The skill inspects prompt structure, example selection, reasoning patterns, and system-level constraints to identify improvements and generate optimized prompt templates. It applies patterns like progressive disclosure, few-shot selection, chain-of-thought, and error-recovery to produce concrete prompt variants and verification steps.
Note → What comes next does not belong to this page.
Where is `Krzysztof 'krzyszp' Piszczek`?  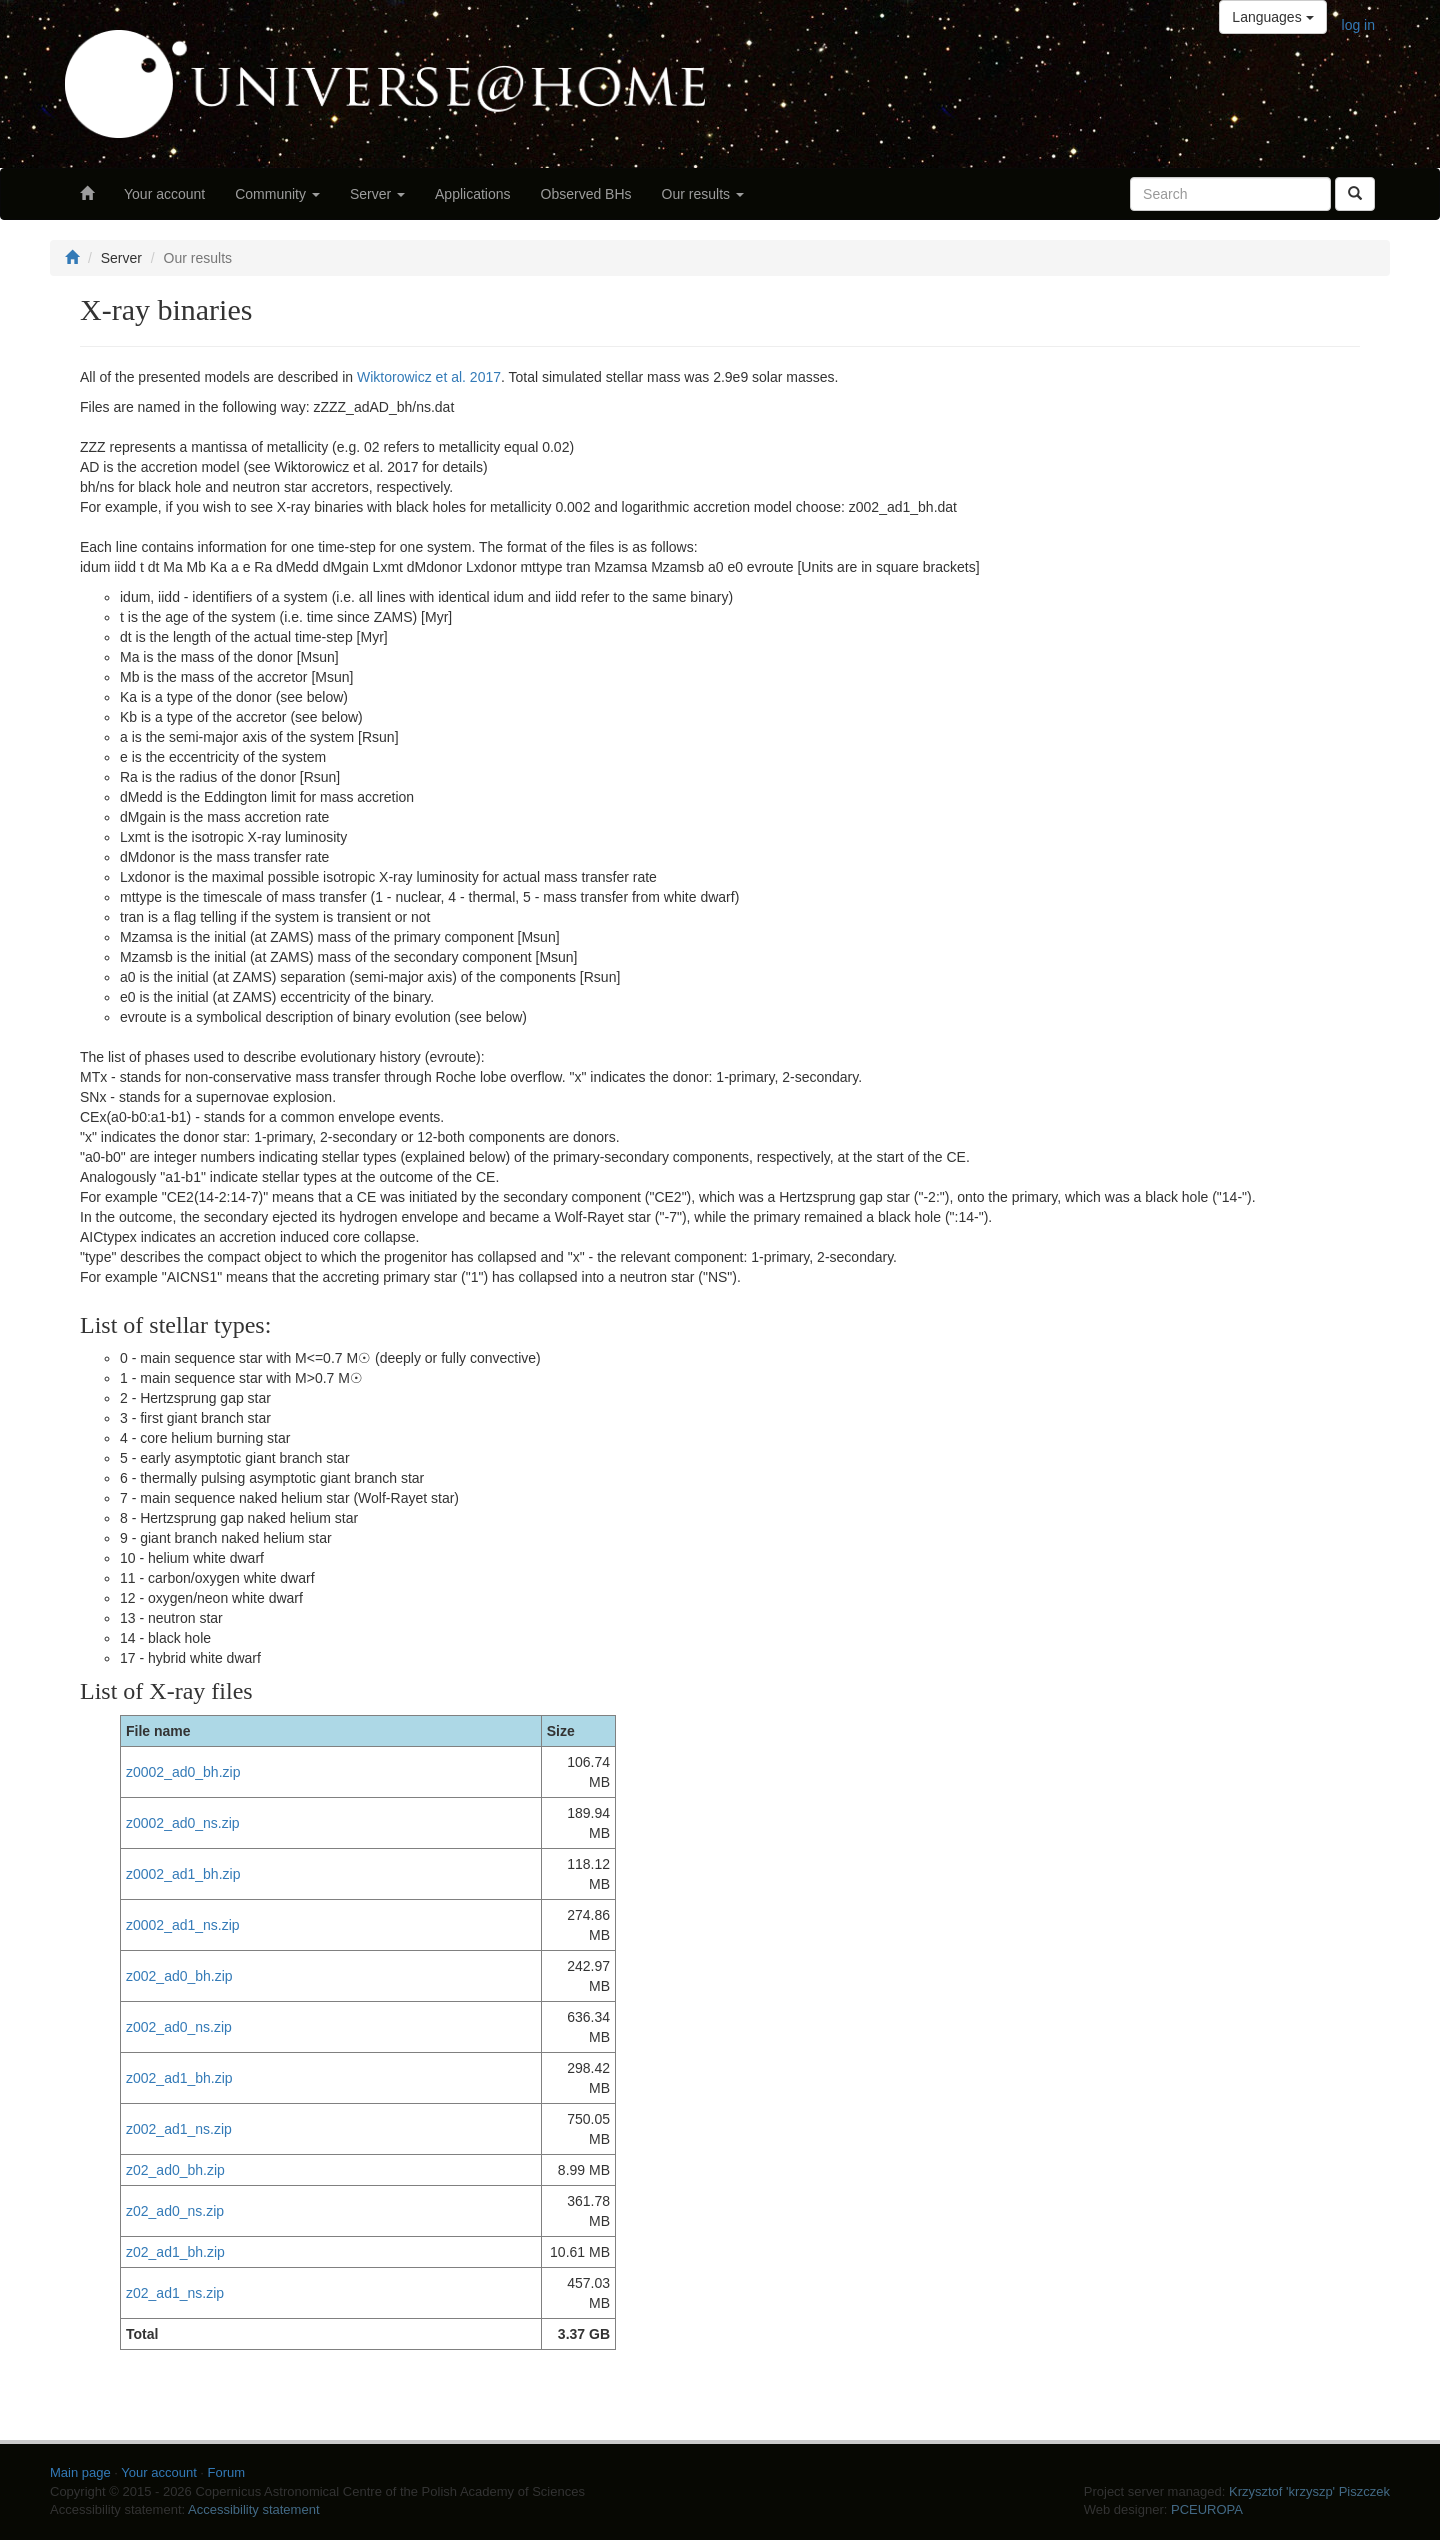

It also suggests instrumentation and metrics to measure performance and drift in production.

When to use it

Designing production-ready prompts or prompt templates
Improving consistency and accuracy of LLM outputs
Implementing structured reasoning (CoT, tree-of-thought) patterns
Building few-shot systems with dynamic example selection
Debugging prompts that produce inconsistent or unsafe outputs
Creating system prompts that define behavior, format, and safety limits

Best practices

Clarify goals, constraints, and required inputs before drafting prompts
Start simple and apply progressive disclosure to increase complexity only as needed
Use curated examples (show, don’t tell) and semantic selection to avoid example pollution
Iterate rapidly with A/B tests and automated evaluation on representative inputs
Move stable content to system prompts and version prompts like code
Instrument prompts: track accuracy, consistency, latency, token usage, and user satisfaction

Example use cases

Convert natural language requirements into secure SQL via a templated prompt with few-shot examples
Create a multi-turn conversational assistant with role-based system prompt and modular components
Integrate RAG context with conditional prompt sections to ensure answers cite sources or indicate missing info
Optimize token usage for high-volume APIs by consolidating instructions and caching prefixes
Implement self-verification steps that request confidence scores and revision when checks fail

FAQ

How do I choose the number of few-shot examples?

Balance performance with context window limits: prefer high-quality, diverse examples and cap examples to what fits without exceeding tokens; use semantic selection to pick the most relevant ones.

When should I use chain-of-thought prompting?

Use CoT for complex reasoning tasks that benefit from stepwise traces; combine self-consistency (multiple samples) and verification steps to reduce hallucinations and increase reliability.